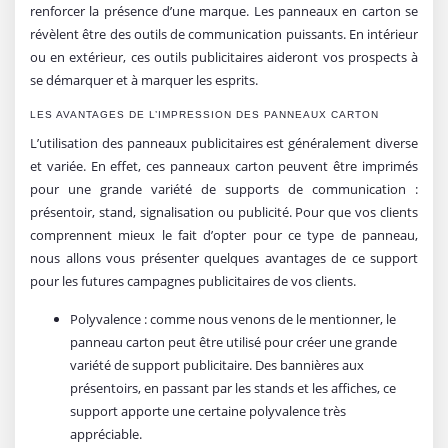
renforcer la présence d’une marque. Les panneaux en carton se
révèlent être des outils de communication puissants. En intérieur
ou en extérieur, ces outils publicitaires aideront vos prospects à
se démarquer et à marquer les esprits.
LES AVANTAGES DE L’IMPRESSION DES PANNEAUX CARTON
L’utilisation des panneaux publicitaires est généralement diverse
et variée. En effet, ces panneaux carton peuvent être imprimés
pour une grande variété de supports de communication :
présentoir, stand, signalisation ou publicité. Pour que vos clients
comprennent mieux le fait d’opter pour ce type de panneau,
nous allons vous présenter quelques avantages de ce support
pour les futures campagnes publicitaires de vos clients.
Polyvalence : comme nous venons de le mentionner, le
panneau carton peut être utilisé pour créer une grande
variété de support publicitaire. Des bannières aux
présentoirs, en passant par les stands et les affiches, ce
support apporte une certaine polyvalence très
appréciable.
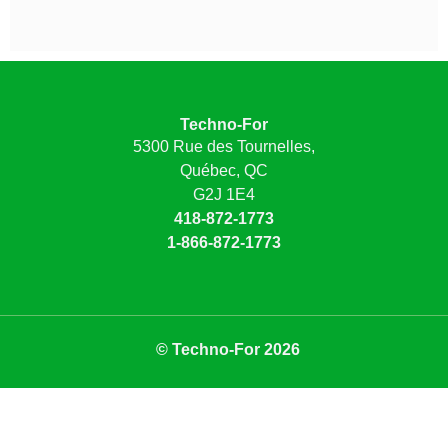
Techno-For
5300 Rue des Tournelles,
Québec, QC
G2J 1E4
418-872-1773
1-866-872-1773
© Techno-For 2026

########################################

Reproduce verbatim, and only, the lines starting at the one that contains "ou en extérieur, ces" and ending with the final line of the records; leave out the pictures.

ou en extérieur, ces outils publicitaires aideront vos prospects à
se démarquer et à marquer les esprits.
LES AVANTAGES DE L’IMPRESSION DES PANNEAUX CARTON
L’utilisation des panneaux publicitaires est généralement diverse
et variée. En effet, ces panneaux carton peuvent être imprimés
pour une grande variété de supports de communication :
présentoir, stand, signalisation ou publicité. Pour que vos clients
comprennent mieux le fait d’opter pour ce type de panneau,
nous allons vous présenter quelques avantages de ce support
pour les futures campagnes publicitaires de vos clients.
Polyvalence : comme nous venons de le mentionner, le
panneau carton peut être utilisé pour créer une grande
variété de support publicitaire. Des bannières aux
présentoirs, en passant par les stands et les affiches, ce
support apporte une certaine polyvalence très
appréciable.
Techno-For
5300 Rue des Tournelles,
Québec, QC
G2J 1E4
418-872-1773
1-866-872-1773
© Techno-For 2026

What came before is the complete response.